Work request
A complete response lists each line of the data below that includes the word "between".

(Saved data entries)
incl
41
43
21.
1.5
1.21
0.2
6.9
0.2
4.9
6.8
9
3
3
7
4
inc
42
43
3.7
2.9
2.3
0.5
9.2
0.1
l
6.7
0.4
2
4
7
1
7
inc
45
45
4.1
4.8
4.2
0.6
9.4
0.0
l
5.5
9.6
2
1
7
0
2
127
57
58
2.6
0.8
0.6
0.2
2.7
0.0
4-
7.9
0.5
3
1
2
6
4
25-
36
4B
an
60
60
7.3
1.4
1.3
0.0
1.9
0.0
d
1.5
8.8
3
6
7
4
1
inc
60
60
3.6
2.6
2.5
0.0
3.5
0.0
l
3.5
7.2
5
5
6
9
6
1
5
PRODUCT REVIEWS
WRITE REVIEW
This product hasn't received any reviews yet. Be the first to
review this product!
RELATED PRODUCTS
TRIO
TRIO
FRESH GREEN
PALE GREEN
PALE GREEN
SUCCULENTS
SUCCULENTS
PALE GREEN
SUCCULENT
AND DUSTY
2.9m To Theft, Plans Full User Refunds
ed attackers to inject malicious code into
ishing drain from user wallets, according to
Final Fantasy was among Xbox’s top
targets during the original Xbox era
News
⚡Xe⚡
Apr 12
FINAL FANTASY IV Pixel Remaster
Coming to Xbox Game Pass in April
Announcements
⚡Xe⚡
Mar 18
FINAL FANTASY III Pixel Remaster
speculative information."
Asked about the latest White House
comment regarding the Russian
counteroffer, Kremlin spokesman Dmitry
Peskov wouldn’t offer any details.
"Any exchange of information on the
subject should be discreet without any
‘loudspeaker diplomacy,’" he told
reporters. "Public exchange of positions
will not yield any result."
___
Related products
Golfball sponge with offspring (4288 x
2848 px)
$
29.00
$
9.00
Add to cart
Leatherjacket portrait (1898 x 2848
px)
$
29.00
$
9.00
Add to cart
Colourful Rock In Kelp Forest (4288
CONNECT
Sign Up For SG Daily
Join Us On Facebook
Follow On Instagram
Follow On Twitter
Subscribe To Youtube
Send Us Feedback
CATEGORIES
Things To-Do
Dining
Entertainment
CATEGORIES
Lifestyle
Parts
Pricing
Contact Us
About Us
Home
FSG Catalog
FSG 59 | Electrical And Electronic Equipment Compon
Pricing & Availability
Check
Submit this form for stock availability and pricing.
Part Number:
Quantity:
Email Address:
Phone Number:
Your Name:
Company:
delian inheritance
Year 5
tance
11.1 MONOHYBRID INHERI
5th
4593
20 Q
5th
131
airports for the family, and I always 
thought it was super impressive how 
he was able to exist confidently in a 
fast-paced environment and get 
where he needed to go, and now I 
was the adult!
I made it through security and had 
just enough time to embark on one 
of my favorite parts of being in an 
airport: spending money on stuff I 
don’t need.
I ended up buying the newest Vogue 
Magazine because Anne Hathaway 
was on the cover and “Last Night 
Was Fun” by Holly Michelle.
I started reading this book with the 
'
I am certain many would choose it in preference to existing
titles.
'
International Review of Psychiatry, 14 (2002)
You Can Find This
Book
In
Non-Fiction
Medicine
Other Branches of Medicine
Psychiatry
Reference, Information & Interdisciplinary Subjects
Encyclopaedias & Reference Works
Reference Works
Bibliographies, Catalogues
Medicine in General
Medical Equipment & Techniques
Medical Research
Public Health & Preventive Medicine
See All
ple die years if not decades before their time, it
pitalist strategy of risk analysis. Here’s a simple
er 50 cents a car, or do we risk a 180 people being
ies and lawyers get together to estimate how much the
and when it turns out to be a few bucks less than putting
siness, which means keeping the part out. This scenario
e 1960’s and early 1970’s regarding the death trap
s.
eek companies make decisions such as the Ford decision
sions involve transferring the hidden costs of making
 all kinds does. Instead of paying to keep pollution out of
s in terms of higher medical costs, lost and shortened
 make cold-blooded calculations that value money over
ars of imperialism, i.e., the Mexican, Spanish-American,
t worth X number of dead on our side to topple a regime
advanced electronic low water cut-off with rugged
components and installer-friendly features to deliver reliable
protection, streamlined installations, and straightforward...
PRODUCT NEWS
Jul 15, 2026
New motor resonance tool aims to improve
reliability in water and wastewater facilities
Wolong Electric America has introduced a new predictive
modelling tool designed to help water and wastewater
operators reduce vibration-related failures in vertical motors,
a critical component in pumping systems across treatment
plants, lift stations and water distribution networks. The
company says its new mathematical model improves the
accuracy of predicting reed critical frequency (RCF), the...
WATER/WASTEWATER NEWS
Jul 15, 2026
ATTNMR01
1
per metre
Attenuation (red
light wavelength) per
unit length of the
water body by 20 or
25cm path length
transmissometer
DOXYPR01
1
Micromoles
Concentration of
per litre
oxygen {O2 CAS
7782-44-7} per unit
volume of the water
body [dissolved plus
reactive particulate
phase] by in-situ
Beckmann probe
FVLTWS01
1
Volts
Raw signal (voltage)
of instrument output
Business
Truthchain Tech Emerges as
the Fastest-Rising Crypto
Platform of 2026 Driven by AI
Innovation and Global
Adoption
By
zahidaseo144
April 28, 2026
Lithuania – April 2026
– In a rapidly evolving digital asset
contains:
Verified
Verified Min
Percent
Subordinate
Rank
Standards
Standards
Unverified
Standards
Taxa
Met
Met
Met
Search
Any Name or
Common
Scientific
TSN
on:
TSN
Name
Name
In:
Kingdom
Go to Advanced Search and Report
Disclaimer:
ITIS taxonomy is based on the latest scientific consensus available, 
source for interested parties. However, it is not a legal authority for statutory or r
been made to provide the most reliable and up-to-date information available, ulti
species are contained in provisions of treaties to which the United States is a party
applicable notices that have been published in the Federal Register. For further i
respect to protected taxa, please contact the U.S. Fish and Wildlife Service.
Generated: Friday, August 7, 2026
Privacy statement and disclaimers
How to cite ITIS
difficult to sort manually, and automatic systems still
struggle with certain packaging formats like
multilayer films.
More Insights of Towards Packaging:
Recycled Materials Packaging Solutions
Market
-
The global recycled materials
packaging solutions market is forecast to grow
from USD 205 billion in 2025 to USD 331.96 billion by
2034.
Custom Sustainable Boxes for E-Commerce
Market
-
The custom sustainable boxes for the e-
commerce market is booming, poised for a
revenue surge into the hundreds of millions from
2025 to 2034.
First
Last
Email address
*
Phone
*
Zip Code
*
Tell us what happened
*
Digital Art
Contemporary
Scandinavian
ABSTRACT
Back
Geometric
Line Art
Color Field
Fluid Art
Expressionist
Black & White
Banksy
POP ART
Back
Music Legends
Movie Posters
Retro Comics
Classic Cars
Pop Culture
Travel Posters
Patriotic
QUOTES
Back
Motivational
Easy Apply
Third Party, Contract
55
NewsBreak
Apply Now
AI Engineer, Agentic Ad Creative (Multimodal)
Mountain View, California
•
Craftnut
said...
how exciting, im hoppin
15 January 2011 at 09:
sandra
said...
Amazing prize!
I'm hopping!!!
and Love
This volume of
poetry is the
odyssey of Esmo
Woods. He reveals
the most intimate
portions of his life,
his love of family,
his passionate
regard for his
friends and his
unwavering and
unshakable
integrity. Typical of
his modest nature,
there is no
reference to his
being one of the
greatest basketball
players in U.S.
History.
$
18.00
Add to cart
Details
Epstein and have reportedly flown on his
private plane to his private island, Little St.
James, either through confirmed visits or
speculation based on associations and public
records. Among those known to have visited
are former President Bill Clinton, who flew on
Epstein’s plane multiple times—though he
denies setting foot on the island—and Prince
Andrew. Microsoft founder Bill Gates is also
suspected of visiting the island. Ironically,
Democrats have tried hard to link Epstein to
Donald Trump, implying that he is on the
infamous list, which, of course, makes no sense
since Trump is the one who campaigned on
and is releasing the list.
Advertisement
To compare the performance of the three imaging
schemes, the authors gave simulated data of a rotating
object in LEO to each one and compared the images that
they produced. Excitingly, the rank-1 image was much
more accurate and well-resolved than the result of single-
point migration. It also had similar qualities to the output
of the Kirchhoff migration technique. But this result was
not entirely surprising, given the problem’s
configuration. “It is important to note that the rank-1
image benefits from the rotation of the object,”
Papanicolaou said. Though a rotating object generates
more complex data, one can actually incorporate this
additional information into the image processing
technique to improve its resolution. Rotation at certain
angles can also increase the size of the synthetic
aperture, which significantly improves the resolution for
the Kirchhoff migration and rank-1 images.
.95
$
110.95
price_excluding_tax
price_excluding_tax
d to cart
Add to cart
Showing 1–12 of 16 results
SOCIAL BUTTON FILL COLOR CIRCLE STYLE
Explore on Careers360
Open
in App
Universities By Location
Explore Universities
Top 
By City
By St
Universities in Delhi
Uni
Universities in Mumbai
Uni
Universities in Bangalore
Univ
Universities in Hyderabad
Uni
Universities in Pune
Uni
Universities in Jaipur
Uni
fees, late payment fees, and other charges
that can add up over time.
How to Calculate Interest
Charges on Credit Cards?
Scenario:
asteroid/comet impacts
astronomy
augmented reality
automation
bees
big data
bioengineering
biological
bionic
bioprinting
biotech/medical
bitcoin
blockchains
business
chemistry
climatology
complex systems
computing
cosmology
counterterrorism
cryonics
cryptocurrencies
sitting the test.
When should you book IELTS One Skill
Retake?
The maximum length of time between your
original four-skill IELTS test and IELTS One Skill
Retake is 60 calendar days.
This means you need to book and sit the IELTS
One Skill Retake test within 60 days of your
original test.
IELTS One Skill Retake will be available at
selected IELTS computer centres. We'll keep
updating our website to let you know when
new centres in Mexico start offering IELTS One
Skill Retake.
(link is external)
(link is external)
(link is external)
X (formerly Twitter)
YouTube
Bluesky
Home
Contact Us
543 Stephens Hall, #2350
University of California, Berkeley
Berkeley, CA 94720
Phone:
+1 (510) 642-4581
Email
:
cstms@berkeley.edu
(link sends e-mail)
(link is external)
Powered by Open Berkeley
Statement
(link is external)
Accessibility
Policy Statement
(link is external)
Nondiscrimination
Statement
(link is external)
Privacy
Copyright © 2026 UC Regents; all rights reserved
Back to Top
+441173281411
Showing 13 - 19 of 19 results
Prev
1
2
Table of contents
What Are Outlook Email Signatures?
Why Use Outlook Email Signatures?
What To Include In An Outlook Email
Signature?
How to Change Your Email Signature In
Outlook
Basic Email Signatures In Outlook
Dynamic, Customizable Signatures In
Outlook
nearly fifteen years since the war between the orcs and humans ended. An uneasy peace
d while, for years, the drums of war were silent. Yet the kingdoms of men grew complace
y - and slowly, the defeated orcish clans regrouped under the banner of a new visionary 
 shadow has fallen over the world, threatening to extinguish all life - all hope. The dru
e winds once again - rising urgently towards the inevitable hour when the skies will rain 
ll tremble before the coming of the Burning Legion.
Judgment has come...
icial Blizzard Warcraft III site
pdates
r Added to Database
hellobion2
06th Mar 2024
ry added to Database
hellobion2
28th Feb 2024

Written reply
The maximum length of time between your
nearly fifteen years since the war between the orcs and humans ended. An uneasy peace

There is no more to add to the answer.